• [DATASET CONTENT]
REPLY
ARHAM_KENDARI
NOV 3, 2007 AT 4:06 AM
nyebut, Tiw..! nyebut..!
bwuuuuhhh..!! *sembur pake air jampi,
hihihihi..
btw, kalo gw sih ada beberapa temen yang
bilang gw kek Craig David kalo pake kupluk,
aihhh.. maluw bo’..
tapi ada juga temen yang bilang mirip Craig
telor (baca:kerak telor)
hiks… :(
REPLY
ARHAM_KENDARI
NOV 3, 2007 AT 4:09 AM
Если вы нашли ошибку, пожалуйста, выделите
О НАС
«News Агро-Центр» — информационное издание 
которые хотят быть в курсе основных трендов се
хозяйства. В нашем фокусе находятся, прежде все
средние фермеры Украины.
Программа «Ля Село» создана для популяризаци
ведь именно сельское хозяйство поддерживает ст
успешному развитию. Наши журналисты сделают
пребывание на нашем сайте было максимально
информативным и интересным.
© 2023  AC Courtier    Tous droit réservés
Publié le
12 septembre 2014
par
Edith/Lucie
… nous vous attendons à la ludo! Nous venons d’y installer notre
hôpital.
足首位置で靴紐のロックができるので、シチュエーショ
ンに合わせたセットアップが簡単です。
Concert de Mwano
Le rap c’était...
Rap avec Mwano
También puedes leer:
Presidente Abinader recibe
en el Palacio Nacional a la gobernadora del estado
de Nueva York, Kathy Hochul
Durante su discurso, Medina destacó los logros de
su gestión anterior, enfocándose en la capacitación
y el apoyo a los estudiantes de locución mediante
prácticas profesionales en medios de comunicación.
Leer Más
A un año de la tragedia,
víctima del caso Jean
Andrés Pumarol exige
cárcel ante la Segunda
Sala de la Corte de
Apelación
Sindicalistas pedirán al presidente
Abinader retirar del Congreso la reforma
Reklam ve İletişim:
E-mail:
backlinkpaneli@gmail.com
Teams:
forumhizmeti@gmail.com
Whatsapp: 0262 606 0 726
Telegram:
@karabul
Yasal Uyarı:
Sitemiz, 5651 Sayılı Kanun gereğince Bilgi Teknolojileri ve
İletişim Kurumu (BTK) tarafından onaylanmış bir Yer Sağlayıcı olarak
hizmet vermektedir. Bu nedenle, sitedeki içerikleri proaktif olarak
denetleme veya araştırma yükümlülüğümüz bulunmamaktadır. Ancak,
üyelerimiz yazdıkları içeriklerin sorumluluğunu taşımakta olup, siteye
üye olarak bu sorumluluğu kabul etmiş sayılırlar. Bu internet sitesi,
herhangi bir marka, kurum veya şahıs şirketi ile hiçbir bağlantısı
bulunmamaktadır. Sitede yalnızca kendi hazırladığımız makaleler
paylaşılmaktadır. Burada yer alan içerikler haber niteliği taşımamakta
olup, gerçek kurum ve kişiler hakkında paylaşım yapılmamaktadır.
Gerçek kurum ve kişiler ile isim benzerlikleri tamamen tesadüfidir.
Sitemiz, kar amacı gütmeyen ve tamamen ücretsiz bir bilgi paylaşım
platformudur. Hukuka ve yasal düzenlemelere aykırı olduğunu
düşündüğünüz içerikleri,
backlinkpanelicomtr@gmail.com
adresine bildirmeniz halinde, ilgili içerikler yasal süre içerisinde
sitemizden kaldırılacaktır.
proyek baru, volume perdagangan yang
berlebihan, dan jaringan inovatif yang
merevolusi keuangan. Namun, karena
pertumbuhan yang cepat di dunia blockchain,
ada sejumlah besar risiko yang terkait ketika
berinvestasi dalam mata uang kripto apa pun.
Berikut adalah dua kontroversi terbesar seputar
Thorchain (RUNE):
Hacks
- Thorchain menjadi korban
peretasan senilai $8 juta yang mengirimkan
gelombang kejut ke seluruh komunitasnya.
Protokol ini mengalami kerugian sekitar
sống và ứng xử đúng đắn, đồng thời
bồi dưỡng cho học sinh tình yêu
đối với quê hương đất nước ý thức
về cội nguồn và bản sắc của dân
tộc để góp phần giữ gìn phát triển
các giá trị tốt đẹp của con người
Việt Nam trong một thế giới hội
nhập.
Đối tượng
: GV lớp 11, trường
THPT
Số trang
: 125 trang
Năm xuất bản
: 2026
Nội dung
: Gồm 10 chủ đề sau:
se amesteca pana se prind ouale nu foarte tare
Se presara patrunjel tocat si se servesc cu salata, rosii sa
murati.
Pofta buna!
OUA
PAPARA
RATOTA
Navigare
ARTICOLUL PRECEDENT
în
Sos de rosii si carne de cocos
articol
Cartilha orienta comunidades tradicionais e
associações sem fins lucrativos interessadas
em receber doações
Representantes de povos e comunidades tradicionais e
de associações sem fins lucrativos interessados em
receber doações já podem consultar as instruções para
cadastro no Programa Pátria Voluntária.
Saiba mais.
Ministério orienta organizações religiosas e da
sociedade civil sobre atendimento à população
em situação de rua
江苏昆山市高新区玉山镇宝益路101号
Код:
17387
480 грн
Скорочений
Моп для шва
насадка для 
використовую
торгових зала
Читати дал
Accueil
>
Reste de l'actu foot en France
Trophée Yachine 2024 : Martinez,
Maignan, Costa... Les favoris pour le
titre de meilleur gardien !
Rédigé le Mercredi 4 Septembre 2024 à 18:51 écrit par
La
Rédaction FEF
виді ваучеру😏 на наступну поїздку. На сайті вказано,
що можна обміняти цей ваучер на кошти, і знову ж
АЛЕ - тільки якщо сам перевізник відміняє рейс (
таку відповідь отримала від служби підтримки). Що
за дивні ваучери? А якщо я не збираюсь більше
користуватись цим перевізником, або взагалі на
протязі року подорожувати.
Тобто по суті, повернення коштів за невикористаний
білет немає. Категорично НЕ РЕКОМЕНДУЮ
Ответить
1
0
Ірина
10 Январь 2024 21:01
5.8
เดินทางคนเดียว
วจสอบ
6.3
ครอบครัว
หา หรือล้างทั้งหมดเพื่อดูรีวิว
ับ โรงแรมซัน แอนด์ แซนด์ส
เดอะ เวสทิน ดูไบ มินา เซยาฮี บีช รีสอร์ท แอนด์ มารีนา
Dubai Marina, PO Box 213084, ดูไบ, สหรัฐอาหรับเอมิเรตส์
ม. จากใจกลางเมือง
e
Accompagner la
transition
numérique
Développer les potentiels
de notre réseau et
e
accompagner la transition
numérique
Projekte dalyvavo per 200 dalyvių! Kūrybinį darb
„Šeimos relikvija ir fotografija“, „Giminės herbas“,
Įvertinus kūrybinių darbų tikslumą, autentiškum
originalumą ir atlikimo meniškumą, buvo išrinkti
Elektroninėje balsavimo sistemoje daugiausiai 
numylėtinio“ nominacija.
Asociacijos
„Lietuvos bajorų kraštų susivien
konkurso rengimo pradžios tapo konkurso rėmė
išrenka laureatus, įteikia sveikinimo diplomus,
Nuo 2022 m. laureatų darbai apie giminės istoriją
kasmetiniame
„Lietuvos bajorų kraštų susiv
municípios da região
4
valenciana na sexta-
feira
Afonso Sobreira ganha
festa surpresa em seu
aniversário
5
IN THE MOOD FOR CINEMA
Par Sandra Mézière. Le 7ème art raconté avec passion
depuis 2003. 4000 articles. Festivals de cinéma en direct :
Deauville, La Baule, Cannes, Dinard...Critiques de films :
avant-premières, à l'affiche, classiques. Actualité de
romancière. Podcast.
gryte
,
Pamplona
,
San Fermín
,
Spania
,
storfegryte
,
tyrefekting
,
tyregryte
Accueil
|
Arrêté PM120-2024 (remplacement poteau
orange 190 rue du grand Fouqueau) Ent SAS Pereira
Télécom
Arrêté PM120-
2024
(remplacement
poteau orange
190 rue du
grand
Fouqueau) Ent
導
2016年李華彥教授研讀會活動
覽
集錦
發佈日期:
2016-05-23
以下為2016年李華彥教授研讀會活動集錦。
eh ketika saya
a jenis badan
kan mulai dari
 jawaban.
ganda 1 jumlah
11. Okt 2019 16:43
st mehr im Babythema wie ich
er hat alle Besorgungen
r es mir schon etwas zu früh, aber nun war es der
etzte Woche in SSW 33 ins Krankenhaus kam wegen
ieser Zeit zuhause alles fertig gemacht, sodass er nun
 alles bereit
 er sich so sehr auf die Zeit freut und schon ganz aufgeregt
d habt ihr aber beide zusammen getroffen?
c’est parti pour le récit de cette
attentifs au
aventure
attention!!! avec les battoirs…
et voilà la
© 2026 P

• [BRIEF]
Return the lines above that include the string "bilang".

• [ANSWER BOX]
bilang gw kek Craig David kalo pake kupluk,
tapi ada juga temen yang bilang mirip Craig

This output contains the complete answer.